Recorded information section start

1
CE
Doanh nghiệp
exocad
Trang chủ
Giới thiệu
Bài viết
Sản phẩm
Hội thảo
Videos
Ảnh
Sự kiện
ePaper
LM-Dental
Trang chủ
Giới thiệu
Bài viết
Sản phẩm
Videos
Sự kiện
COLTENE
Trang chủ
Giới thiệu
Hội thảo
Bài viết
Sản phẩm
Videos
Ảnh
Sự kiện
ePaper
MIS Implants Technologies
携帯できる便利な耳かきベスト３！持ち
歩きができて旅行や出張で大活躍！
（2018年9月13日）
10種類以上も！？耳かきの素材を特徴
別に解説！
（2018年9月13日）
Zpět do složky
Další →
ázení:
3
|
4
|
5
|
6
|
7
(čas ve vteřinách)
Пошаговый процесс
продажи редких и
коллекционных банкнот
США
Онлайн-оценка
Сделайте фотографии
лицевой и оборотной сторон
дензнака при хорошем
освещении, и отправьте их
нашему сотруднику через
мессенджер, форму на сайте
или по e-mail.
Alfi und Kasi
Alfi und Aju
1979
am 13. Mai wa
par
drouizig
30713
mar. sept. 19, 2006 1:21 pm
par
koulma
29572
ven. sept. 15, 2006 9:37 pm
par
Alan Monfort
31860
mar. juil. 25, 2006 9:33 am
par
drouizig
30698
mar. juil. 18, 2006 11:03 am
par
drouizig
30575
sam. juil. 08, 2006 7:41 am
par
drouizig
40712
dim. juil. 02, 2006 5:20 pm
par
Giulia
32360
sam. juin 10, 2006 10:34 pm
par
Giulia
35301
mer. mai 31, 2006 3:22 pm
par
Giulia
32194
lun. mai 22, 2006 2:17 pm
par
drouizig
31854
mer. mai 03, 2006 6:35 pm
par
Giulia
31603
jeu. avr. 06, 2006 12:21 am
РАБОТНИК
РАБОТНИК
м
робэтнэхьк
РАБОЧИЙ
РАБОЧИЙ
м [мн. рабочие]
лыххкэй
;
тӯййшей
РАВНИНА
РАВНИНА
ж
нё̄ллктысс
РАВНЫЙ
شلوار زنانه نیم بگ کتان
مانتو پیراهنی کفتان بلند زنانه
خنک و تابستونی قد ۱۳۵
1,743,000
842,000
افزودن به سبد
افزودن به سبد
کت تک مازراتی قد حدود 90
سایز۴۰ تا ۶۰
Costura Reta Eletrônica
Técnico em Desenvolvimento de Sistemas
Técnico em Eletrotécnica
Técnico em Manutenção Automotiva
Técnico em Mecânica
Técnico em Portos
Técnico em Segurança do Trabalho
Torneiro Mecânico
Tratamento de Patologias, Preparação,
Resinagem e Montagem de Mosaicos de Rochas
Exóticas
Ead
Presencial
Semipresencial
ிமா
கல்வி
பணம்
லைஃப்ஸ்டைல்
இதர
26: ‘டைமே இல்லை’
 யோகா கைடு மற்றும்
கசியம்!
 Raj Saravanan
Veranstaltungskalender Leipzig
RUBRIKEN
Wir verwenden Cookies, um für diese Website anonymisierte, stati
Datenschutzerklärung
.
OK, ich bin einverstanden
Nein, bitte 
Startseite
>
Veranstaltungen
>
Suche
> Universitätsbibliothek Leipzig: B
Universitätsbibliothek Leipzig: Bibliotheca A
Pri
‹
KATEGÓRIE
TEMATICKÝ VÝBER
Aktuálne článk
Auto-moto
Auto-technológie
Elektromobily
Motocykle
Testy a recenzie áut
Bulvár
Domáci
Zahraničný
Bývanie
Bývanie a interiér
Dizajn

Recorded information section end

What is required: Your answer should consist of all lines above that include the string "Universitätsbibliothek".

Solution:
> Universitätsbibliothek Leipzig: B
Universitätsbibliothek Leipzig: Bibliotheca A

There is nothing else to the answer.